Collected data
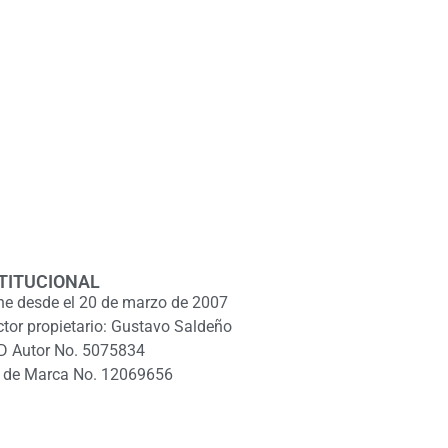
TITUCIONAL
ne desde el 20 de marzo de 2007
ctor propietario: Gustavo Saldeño
D Autor No. 5075834
 de Marca No. 12069656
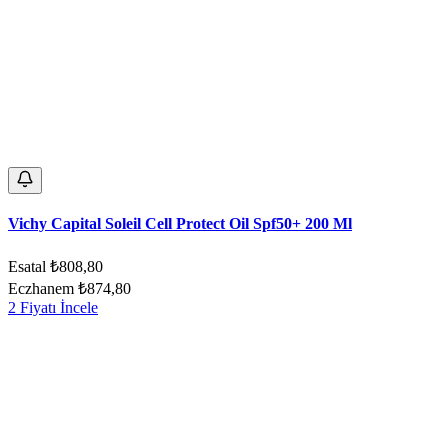
Vichy Capital Soleil Cell Protect Oil Spf50+ 200 Ml
Esatal
₺808,80
Eczhanem
₺874,80
2 Fiyatı İncele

» **YOUR GOAL**:
Exact copies of all the entries, without any pictures, are what the answer must contain.

» **YOUR RESPONSE**:
TITUCIONAL
ne desde el 20 de marzo de 2007
ctor propietario: Gustavo Saldeño
D Autor No. 5075834
 de Marca No. 12069656
Vichy Capital Soleil Cell Protect Oil Spf50+ 200 Ml
Esatal
₺808,80
Eczhanem
₺874,80
2 Fiyatı İncele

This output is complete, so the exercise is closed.